Error Reporting and Debugging: Quite often while running a PHP script, one gets a blank screen, no error message but just the empty screen. The reason might be syntax error, failed function call, or something else. One need to turn on the error display options. Use "sudo find /etc -name php.ini -type f" to find the location of php.ini file (something like /etc/php/7.4/apache2/php.ini) and set "display_errors = On" in the file. The location (path) of php.ini file can also be looked into the output generated through phpinfo(); function. php.ini: update line "mysqli.default_user =" to mysqli.default_user = "root". Some programs may access fields such as $username = ini_get("mysql.default_user"); $passwd = ini_get("mysql.default_password");

Depending on which files user developer has access to, it may be needed to configure display_errors in .htaccess or PHP.ini file. Many hosting providers do not allow modification to PHP.ini file. In production version of codes, error messages must not be shown to the end users, yet information must be recorded for tracing purposes. The common way to record error messages in production environment is to store it in log files.
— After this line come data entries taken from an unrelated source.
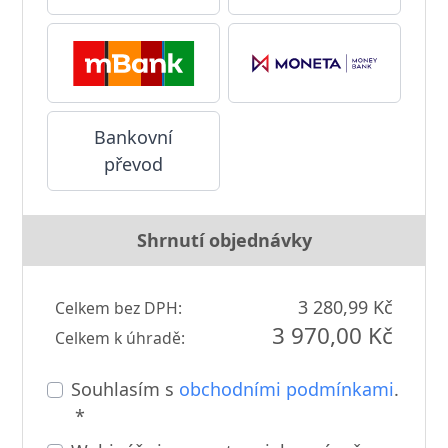
Bankovní
převod
Shrnutí objednávky
3 280,99 Kč
Celkem bez DPH:
3 970,00 Kč
Celkem k úhradě:
Souhlasím s
obchodními podmínkami
.
*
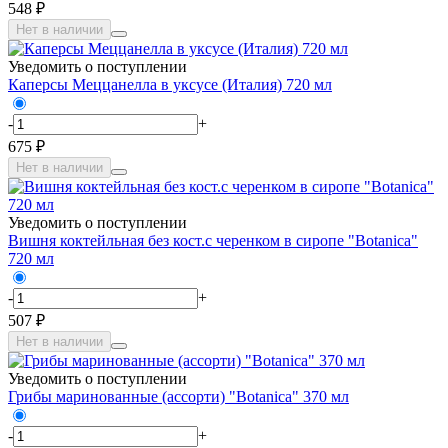
548 ₽
Нет в наличии
Уведомить о поступлении
Каперсы Меццанелла в уксусе (Италия) 720 мл
-
+
675 ₽
Нет в наличии
Уведомить о поступлении
Вишня коктейльная без кост.с черенком в сиропе "Botanica"
720 мл
-
+
507 ₽
Нет в наличии
Уведомить о поступлении
Грибы маринованные (ассорти) "Botanica" 370 мл
-
+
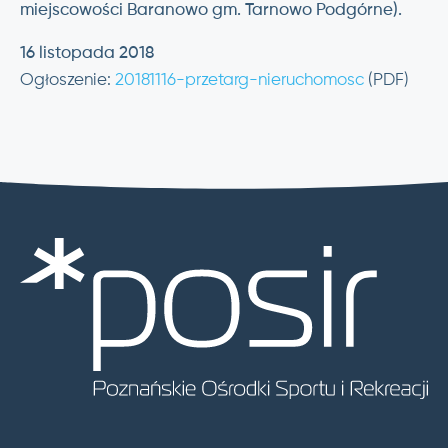
miejscowości Baranowo gm. Tarnowo Podgórne).
16 listopada 2018
Ogłoszenie:
20181116-przetarg-nieruchomosc
(PDF)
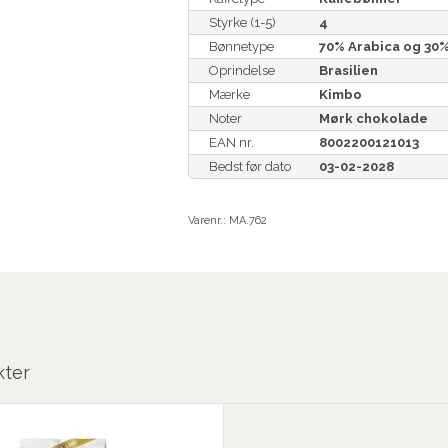
Styrke (1-5)
4
Bønnetype
70% Arabica og 30
Oprindelse
Brasilien
Mærke
Kimbo
Noter
Mørk chokolade
EAN nr.
8002200121013
Bedst før dato
03-02-2028
Varenr.:
MA.762
kter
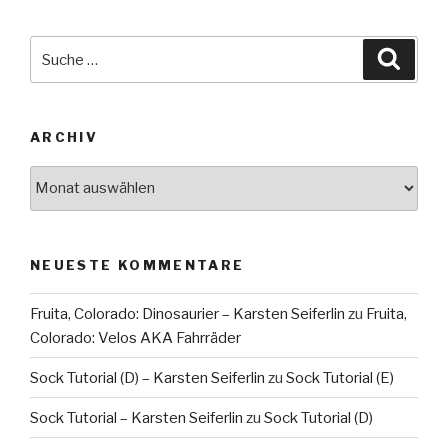
Suche
Suche
nach:
ARCHIV
Archiv
NEUESTE KOMMENTARE
Fruita, Colorado: Dinosaurier – Karsten Seiferlin
zu
Fruita,
Colorado: Velos AKA Fahrräder
Sock Tutorial (D) – Karsten Seiferlin
zu
Sock Tutorial (E)
Sock Tutorial – Karsten Seiferlin
zu
Sock Tutorial (D)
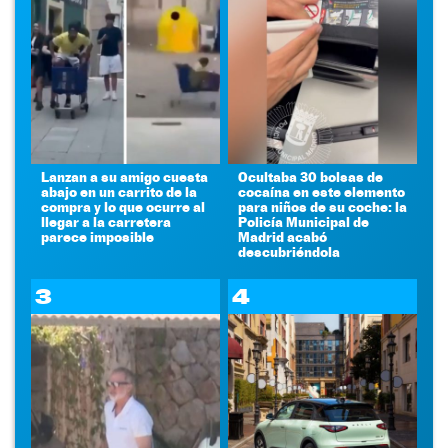
Lanzan a su amigo cuesta
Ocultaba 30 bolsas de
abajo en un carrito de la
cocaína en este elemento
compra y lo que ocurre al
para niños de su coche: la
llegar a la carretera
Policía Municipal de
parece imposible
Madrid acabó
descubriéndola
3
4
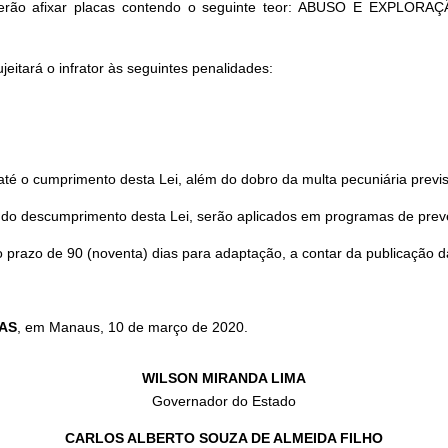
 deverão afixar placas contendo o seguinte teor: ABUSO E EX
itará o infrator às seguintes penalidades:
até o cumprimento desta Lei, além do dobro da multa pecuniária previst
do descumprimento desta Lei, serão aplicados em programas de preve
o prazo de 90 (noventa) dias para adaptação, a contar da publicação d
AS
, em Manaus, 10 de março de 2020.
WILSON MIRANDA LIMA
Governador do Estado
CARLOS ALBERTO SOUZA DE ALMEIDA FILHO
When working with PHP and AJAX calls, errors is difficult to track as they do not get displayed in the browser rather they are returned to the AJAX request.

The @ symbol, when placed before an expression, acts as an error control operator. When used with 'include' or 'require' statements, it suppresses error messages that would get generated if the included file cannot be found or if there is an issue during its inclusion.

"Notice: Undefined index" occurs when attempting to access an array key that does not exist within the array. This is a common warning, not a fatal error, but it indicates a potential issue in the code where an expected array key is missing. Use error_reporting(E_ALL & ~E_NOTICE); to suppress the warning (notice) messages.

debug_backtrace() generates a PHP backtrace, Returns an array of associative arrays. When an error occurs, debug_backtrace() can identify the exact function or method call that triggered it. debug_print_backtrace() prints a PHP backtrace. It prints the function calls, included/required files and eval()ed stuff. No value is returned.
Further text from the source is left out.